The Cultural Form portion of the ontology recognizes categorization as endemic to social experience, while incorporating variation in terminology and the contextualization of identity categories. It understands social classification as culturally produced, intersecting, and discursively embedded. We invoke categories as the grounds for cultural investigation rather than fixed classifications, since such categories have never been stable or mutually exclusive (Algee-Hewitt, Porter, and Walser, 2016). For a more detailed explication of cultural formation, see Brown et al 2017.

6. CWRC ontological structures

Source data from CWRC spans multiple types of data, including granular material such as bibliographic metadata and discursive, interpretive, or analytical content. The CWRC linked open dataset represents such information as a series of assertions, frequently associated with particular contexts.

While full, integrated traceability has always been a core need of repeatable experiments, this comes at a complexity cost within a linked open dataset in that the queries required to retrieve basic information become unwieldy. To this end, the CWRC ontology records information through a design that supports the tracking of provenance, certainty, and other complex components of the data, but is easily queried to produce simple triples. This design relies heavily upon and extends the Web Annotation Data model. Web Annotation supports quite standard forms of annotation, such as identifying entities named in a text or providing a keyword or correction, connecting the entities to the associated source in a way that supports provenance.

CWRC also builds on the Web Annotation structure to carry properties associated with those entities through a series of Contexts, typed according to a number of high-level classes such as EducationContext, CulturalFormContext, and OccupationContext.The properties associated with entities for each Context have parallel subject-centric versions, that support the use of SPARQL Construct commands to derive entity-centric triples that simply link individuals to their personal attributes. In this way, deep provenance tracking is enabled while the production of granular subject-predicate-objects views of the data is supported by the ontology structure. Contexts thus link a fragment of source text to the individuals or entities whom it references, the properties or assertions situated within that context, and the class of experience or activity to which it belongs.

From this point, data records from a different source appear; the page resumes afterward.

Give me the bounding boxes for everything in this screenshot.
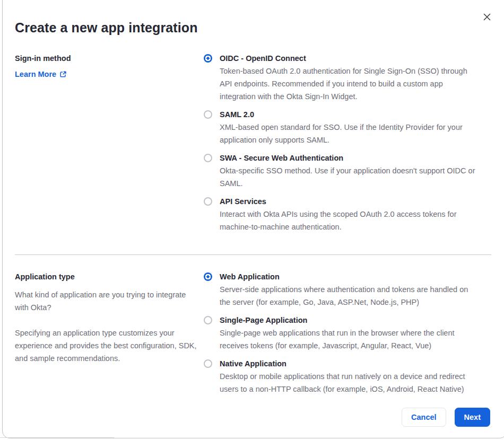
option-web-application-description: Server-side applications where authentic… [220,283,475,309]
radio-oidc[interactable] [204,54,212,63]
close-button[interactable] [482,12,492,22]
option-oidc-description: Token-based OAuth 2.0 authentication for… [220,65,475,103]
next-button[interactable]: Next [455,408,490,427]
option-swa: SWA - Secure Web Authentication Okta-spe… [204,152,475,190]
option-native-application-label[interactable]: Native Application [220,357,475,370]
option-oidc-text: OIDC - OpenID Connect Token-based OAuth … [220,52,475,103]
option-api-services-label[interactable]: API Services [220,195,475,208]
sign-in-method-section: Sign-in method Learn More OIDC - OpenID … [15,52,491,239]
create-app-integration-modal: Create a new app integration Sign-in met… [0,0,504,440]
application-type-help-1: What kind of application are you trying … [15,288,198,314]
application-type-section: Application type What kind of applicatio… [15,270,491,401]
option-single-page-application-text: Single-Page Application Single-page web … [220,314,475,352]
option-native-application-text: Native Application Desktop or mobile app… [220,357,475,395]
close-icon [483,13,491,21]
option-api-services-description: Interact with Okta APIs using the scoped… [220,208,475,233]
option-saml-label[interactable]: SAML 2.0 [220,108,475,121]
radio-web-application[interactable] [204,272,212,281]
sign-in-method-label: Sign-in method [15,52,198,65]
option-swa-text: SWA - Secure Web Authentication Okta-spe… [220,152,475,190]
sign-in-method-left: Sign-in method Learn More [15,52,204,79]
option-oidc-label[interactable]: OIDC - OpenID Connect [220,52,475,65]
option-saml-description: XML-based open standard for SSO. Use if … [220,121,475,146]
option-swa-description: Okta-specific SSO method. Use if your ap… [220,164,475,190]
modal-title: Create a new app integration [15,20,491,36]
cancel-button[interactable]: Cancel [402,408,446,427]
radio-single-page-application[interactable] [204,316,212,324]
modal-footer: Cancel Next [402,408,490,427]
external-link-icon [59,71,67,78]
option-single-page-application: Single-Page Application Single-page web … [204,314,475,352]
radio-api-services[interactable] [204,197,212,206]
option-saml-text: SAML 2.0 XML-based open standard for SSO… [220,108,475,146]
option-oidc: OIDC - OpenID Connect Token-based OAuth … [204,52,475,103]
option-single-page-application-label[interactable]: Single-Page Application [220,314,475,327]
learn-more-link[interactable]: Learn More [15,70,67,78]
application-type-help-2: Specifying an application type customize… [15,327,198,365]
option-swa-label[interactable]: SWA - Secure Web Authentication [220,152,475,164]
option-api-services: API Services Interact with Okta APIs usi… [204,195,475,233]
application-type-label: Application type [15,270,198,283]
option-web-application: Web Application Server-side applications… [204,270,475,309]
radio-saml[interactable] [204,110,212,119]
option-native-application-description: Desktop or mobile applications that run … [220,370,475,395]
option-api-services-text: API Services Interact with Okta APIs usi… [220,195,475,233]
option-single-page-application-description: Single-page web applications that run in… [220,327,475,352]
option-web-application-label[interactable]: Web Application [220,270,475,283]
radio-native-application[interactable] [204,359,212,368]
learn-more-label: Learn More [15,70,56,78]
option-web-application-text: Web Application Server-side applications… [220,270,475,309]
radio-swa[interactable] [204,154,212,162]
sign-in-method-options: OIDC - OpenID Connect Token-based OAuth … [204,52,475,239]
application-type-options: Web Application Server-side applications… [204,270,475,401]
option-saml: SAML 2.0 XML-based open standard for SSO… [204,108,475,146]
option-native-application: Native Application Desktop or mobile app… [204,357,475,395]
section-divider [15,254,491,255]
application-type-left: Application type What kind of applicatio… [15,270,204,365]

a. Identifying Annotations

Much CWRC linked data will involve the identification of named entities within CWRC documents, which is a straight-forward use-case for Web Annotation. Here below is a diagram of a Web Annotation identifying the person entity L.E.L. (Letitia Elizabeth Landon) within an excerpt or snippet from the Orlando Project’s published textbase.

Identifying context of L.E.L's Death — Web Annotation identifying L.E.L. in a portion of the Orlando Project

b. Contexts (Describing Annotations)

The Context class uses Web Annotations to provide the discursive context for interpretive assertions in the ontology. Where the assertions have been generated from a web-accessible source text, a Context provides the text, or the relevant snippet of a longer text, from which they have been extracted. Contexts help to ground the data in its source materials, which can provide users with a sense of the nuance and complexity of assertions related to human subjects and cultural phenomena.

Contexts are typed by major semantic categories including, for biographical material, Cultural Forms, Birth, Death, Education, Occupation, and Politics, and, for literary content, Production, Reception, and Textual Features.

The major context classes are as follows:

BiographyContext, BirthContext, CulturalFormContext, DeathContext, EconomicContext, EducationContext, FamilyContext, FriendsAndAssociatesContext, HealthContext, IntimateRelationshipContext, LeisureContext, NameContext, OccupationContext, SpatialContext, and ViolenceContext.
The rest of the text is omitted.